Maka menurutnya, penurunan GWM akan menambah likuiditas seluruh bank. Jumlah likuiditas yang nantinya bertambah ke bank umum sebesar Rp 24,1 triliun, sedangkan ke Bank Umum Syariah sebesar Rp 1,9 triliun.
"Dengan penurunan GWM, likuiditas yang bertambah ke semua bank sebanyak Rp 26 triliun. Ini akan permudah bank salurkan kredit korporasi yang meningkat, seiring confidence terhadap peningkatan ekonomi," jelas dia.
Dirinya melanjutkan, kebijakan itu sengaja diberlakukan mulai awal Januari sebab biasanya pada kuartal empat, pemerintah baik kementerian maupun lembaga melakukan belanja. Dengan begitu likuiditas pada kuartal empat berlebih.

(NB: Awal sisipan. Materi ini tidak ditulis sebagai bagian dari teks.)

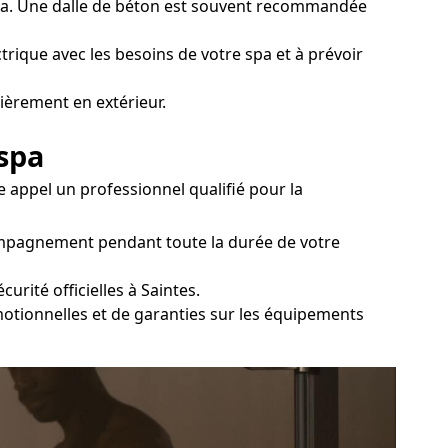
u spa. Une dalle de béton est souvent recommandée
ctrique avec les besoins de votre spa et à prévoir
ièrement en extérieur.
 spa
 appel un professionnel qualifié pour la
compagnement pendant toute la durée de votre
rité officielles à Saintes.
motionnelles et de garanties sur les équipements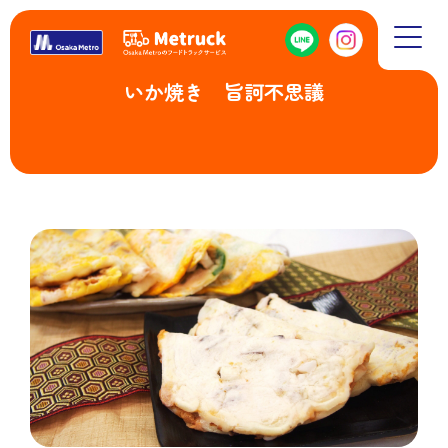
いか焼き 旨訶不思議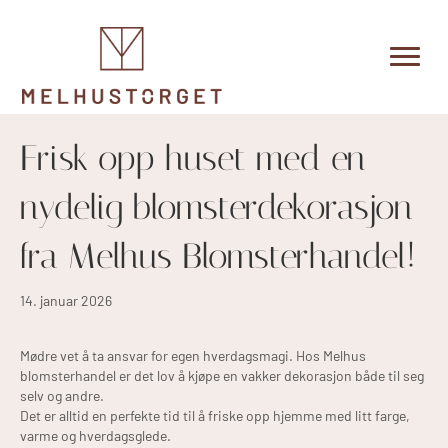
Frisk opp huset med en
nydelig blomsterdekorasjon
fra Melhus Blomsterhandel!
14. januar 2026
Mødre vet å ta ansvar for egen hverdagsmagi. Hos Melhus
blomsterhandel er det lov å kjøpe en vakker dekorasjon både til seg
selv og andre.
Det er alltid en perfekte tid til å friske opp hjemme med litt farge,
varme og hverdagsglede.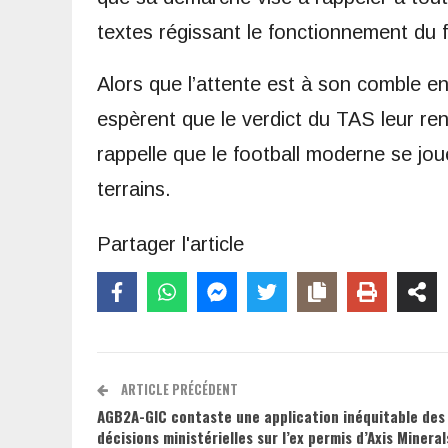
textes régissant le fonctionnement du fo
Alors que l’attente est à son comble en
espèrent que le verdict du TAS leur rend
rappelle que le football moderne se jou
terrains.
Partager l'article
ARTICLE PRÉCÉDENT
AGB2A-GIC contaste une application inéquitable des
décisions ministérielles sur l’ex permis d’Axis Mineral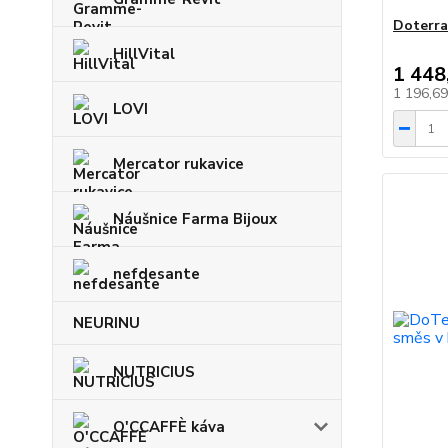
Doterra
HillVital
1 448
1 196,6
LOVI
Mercator rukavice
Náušnice Farma Bijoux
nefdesante
NEURINU
NUTRICIUS
O'CCAFFÈ káva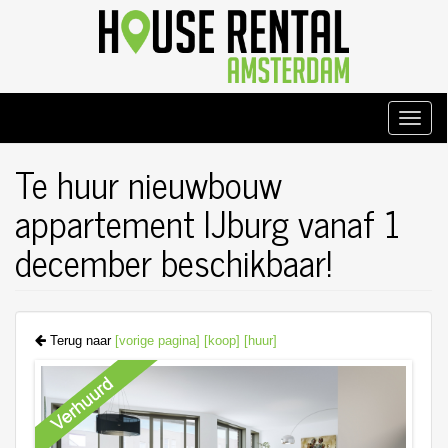
Overslaan
en
naar
de
inhoud
gaan
Toggle
naviga
Te huur nieuwbouw
appartement IJburg vanaf 1
december beschikbaar!
Terug naar
[vorige pagina]
[koop]
[huur]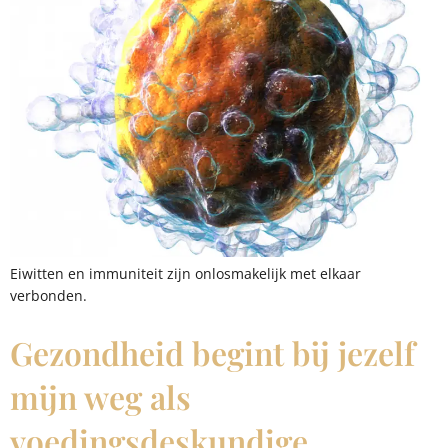
Eiwitten en immuniteit zijn onlosmakelijk met elkaar
verbonden.
Gezondheid begint bij jezelf
mijn weg als
voedingsdeskundige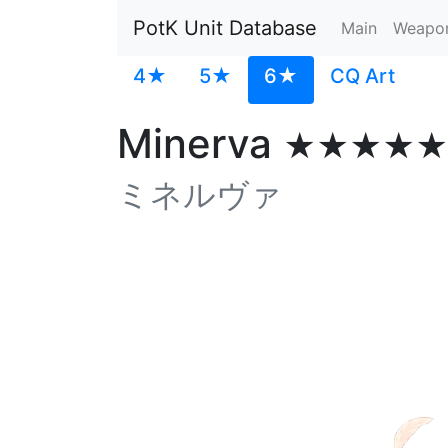
PotK Unit Database
Main
Weapo
4★
5★
6★
CQ Art
Minerva
★★★★★
ミネルヴァ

"Ini antisipasi juga, biasanya di kuartal pertama ekspansi fiskal masih rendah. Di kuartal tersebut ada penarikan pajak. Jadi ini langkah forward looking preemptive, BI sudah perkirakan maka GWM diturunkan lalu likuiditas bank kita tambah pada Januari," jelasnya.
Atas dasar itu, kata dia, dunia usaha tidak perlu khawatir untuk berinvestasi, sebab likuiditas bank cukup. "Dunia usaha mari investasi!" Ajak Perry.
Dalam Rapat Dewan Gubernur (RDG) yang digelar pada 20 sampai 21 November, BI pun memutuskan untuk mempertahankan BI 7 Day Reverse Repo Rate (BI7DRR) sebesar 5,00 persen. Suku bunga Deposit Facility juga tetap sebesar 4,25 persen, begitu pula suku bunga Lending Facility tidak berubah di angka 5,75 persen.
"Kebijakan moneter tetap akomodatif dan konsisten dengan prakiraan inflasi yang terkendali dalam kisaran target, stabilitas eksternal yang terjaga. Ini upaya untuk menjaga momentum pertumbuhan ekonomi domestik di tengah perekonomian global yang melambat," kata Perry.